The Next Generation
Copyright© 2010 by Wes Boyd
Irene Niven looked out the window at her daughter, sunbathing in a brief blue print bikini. She found herself wishing that Judith wouldn't do that; she knew that somehow or another, it must not be good for her -- but there were so few things in life that Judith could enjoy, it was hard to make an issue over a little innocent suntanning.
Judith had enjoyed going to the prom a week ago, Irene knew; she had come home positively glowing, but had been so tired the next morning that she could hardly stay awake through church. It had been nice of the Sorensen boy to take Judith to the prom, Irene thought. Never the less, Irene could not help but think that the prom may have been too much excitement for her.
Irene turned back to her housework, shaking her head. It was so difficult having a daughter that was practically an invalid. There was so much that the girl wanted to do that she couldn't do, and so much that she had to be protected from that Irene was busy all the time -- but she knew it was a mother's duty, and she kept at it.

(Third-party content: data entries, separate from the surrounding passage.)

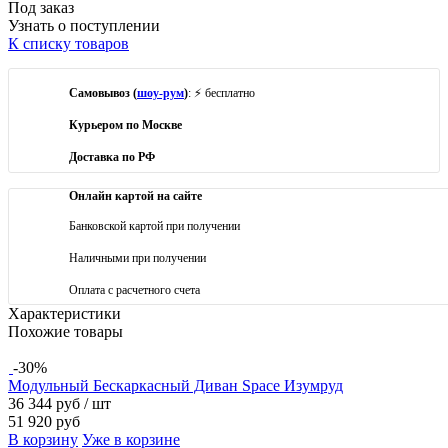
Под заказ
Узнать о поступлении
К списку товаров
Самовывоз (
шоу-рум
)
: ⚡ бесплатно
Курьером по Москве
Доставка по РФ
Онлайн картой на сайте
Банковской картой при получении
Наличными при получении
Оплата с расчетного счета
Характеристики
Похожие товары
-30%
Модульный Бескаркасный Диван Space Изумруд
36 344 руб
/ шт
51 920 руб
В корзину
Уже в корзине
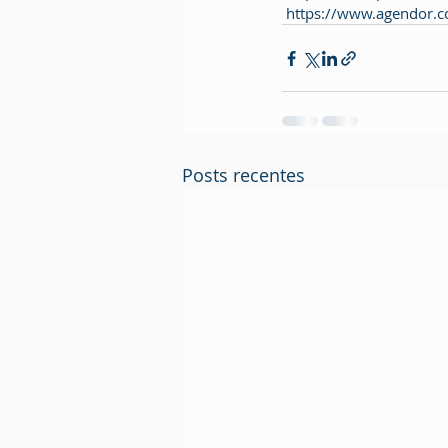
 https://www.agendor.co
Posts recentes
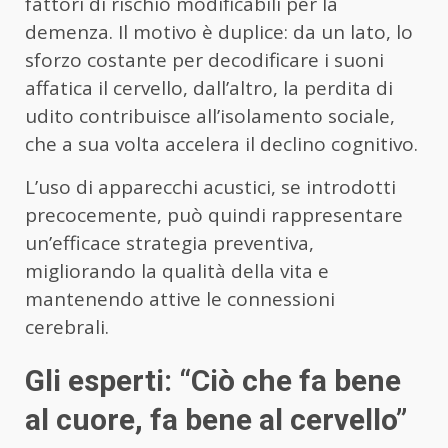
fattori di rischio modificabili per la
demenza. Il motivo è duplice: da un lato, lo
sforzo costante per decodificare i suoni
affatica il cervello, dall’altro, la perdita di
udito contribuisce all’isolamento sociale,
che a sua volta accelera il declino cognitivo.
L’uso di apparecchi acustici, se introdotti
precocemente, può quindi rappresentare
un’efficace strategia preventiva,
migliorando la qualità della vita e
mantenendo attive le connessioni
cerebrali.
Gli esperti: “Ciò che fa bene
al cuore, fa bene al cervello”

She wished her husband, Norman, could be a little more supporting. Why, Norman even wanted Judith to go to college! It was out of the question. It was a shame -- Judith had very good grades in high school -- but she wasn't up to it physically. It'd be better if she stayed at home.
She looked up at the clock. "I'd better not let her stay out there too much longer," she murmured to herself.
The phone rang.
Judith lay stretched out in the lawn chair, blissfully soaking up the rays of the warm spring sun. It was a wonderful feeling to lay out there almost naked in the warmth of the sun, still thinking about how wonderful it had been to go to the prom.
Since it was the height of the planting season, she still hadn't had that promised date with Ken. He'd been busy after school all week long. They'd had lunch together virtually every day that week, thought, and that had been special all by itself. It had made her feel more like a normal person, to have a guy a little bit interested in her.
Judith felt herself wondering just how deep Ken's interest might be. Probably he was just a little bit curious, she thought. Maybe being different made her a little bit exotic to him; if that was the case, his interest would soon pass -- but anyway, it was nice to cap off her high school career with having something of a boyfriend.
She was just thinking about rolling over when she heard her mother call, "Judith! Telephone!"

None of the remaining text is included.